Rev. Lange is not talking about outlawing divorce. Secular marriage laws have always had provisions for dissolving the contract. But that used to require one of the parties to have broken the contract–by adultery, abuse, etc.–and the “guilty party” had fewer rights, such as child custody, after the dissolution. But “no fault” divorce, in setting aside the necessity to assign blame, made dissolving marriages easier, less stigmatizing, and thus more common. In effect, Rev. Lange is arguing, the state stopped holding couples accountable to the legal obligations they entered into when they got married. Since the state is not enforcing marriage contracts any more, what is supposed to be the strong pillar of society–the family–has become shifting sand, making the rest of the social order unstable and dysfunctional.
Furthermore, Rev. Lange says, the government’s refusal to protect children by working to keep their parents together is part of a larger anti-child agenda:
Those trying to intimidate Christians into silence have . . .passed laws that strip infants of legal defense both before and after birth. They continue to press a radical agenda that allows embryonic children to be bought and sold on the open market, and do precious little to halt the trafficking of older children. All the while, there is a never-ending parade of government-sanctioned indoctrination aimed at destroying the marriages of generations to come.
Rev.
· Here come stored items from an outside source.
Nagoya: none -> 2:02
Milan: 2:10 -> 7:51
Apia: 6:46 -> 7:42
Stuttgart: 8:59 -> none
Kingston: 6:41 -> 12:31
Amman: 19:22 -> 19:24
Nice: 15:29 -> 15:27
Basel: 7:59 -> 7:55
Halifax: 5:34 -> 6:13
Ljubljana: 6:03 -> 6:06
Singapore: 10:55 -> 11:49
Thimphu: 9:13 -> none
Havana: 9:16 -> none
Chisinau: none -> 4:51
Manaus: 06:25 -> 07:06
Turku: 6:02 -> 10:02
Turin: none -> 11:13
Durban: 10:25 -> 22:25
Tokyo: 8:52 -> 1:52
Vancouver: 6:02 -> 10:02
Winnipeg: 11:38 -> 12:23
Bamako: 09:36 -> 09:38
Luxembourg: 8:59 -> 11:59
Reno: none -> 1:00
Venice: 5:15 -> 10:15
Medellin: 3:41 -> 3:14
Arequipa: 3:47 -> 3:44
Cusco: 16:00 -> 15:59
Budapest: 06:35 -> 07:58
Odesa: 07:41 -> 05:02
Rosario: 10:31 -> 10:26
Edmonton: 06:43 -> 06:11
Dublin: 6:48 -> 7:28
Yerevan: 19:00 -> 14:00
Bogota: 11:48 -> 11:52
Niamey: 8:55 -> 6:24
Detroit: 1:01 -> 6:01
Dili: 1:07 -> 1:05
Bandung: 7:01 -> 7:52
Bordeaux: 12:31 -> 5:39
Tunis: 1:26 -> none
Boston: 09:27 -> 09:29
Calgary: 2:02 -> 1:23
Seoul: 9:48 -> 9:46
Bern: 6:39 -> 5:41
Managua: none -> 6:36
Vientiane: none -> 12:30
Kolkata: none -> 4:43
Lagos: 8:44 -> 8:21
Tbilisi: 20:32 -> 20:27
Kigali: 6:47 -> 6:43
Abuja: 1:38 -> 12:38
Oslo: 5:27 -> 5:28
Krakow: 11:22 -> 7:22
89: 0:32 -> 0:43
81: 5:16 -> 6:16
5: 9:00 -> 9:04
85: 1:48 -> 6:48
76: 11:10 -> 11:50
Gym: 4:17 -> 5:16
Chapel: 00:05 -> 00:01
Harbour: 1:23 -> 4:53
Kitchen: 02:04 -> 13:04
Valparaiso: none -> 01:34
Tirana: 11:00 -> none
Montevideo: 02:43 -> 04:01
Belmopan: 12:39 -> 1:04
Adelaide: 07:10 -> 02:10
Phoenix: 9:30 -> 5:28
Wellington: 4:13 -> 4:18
Lange concludes by making the case for the Manhattan Declaration, a manifesto on marriage issued 10 years ago, which made the connection between protecting marriage and the pro-life cause and which calls on Christians to defend the family at every level.
What do you think of this analysis?
How would this apply to same-sex marriage? It seems to me that although traditional marriage law is oriented to the protection of children, as Rev. Lange details in his article, the laws encouraging the permanence of marriage could be applied to same-sex couples as well. Churches could still insist on their Biblical, covenantal view of marriage. (Just as the government has been remiss in enforcing the marriage contract, churches have been remiss in enforcing the marriage covenant.)
What do you think are the prospects of restoring legal protections for marriage? How might that be done?
If our government refuses meaningful involvement in enforcing marriage contracts, is it, in effect, “getting out of the marriage business” of its own volition, giving marriage back to the church and individuals by default? Are there ways that churches and individuals could make marriage into a permanent, foundational institution for the society as a whole? Or must we reconcile ourselves to social chaos with churches as islands of stability?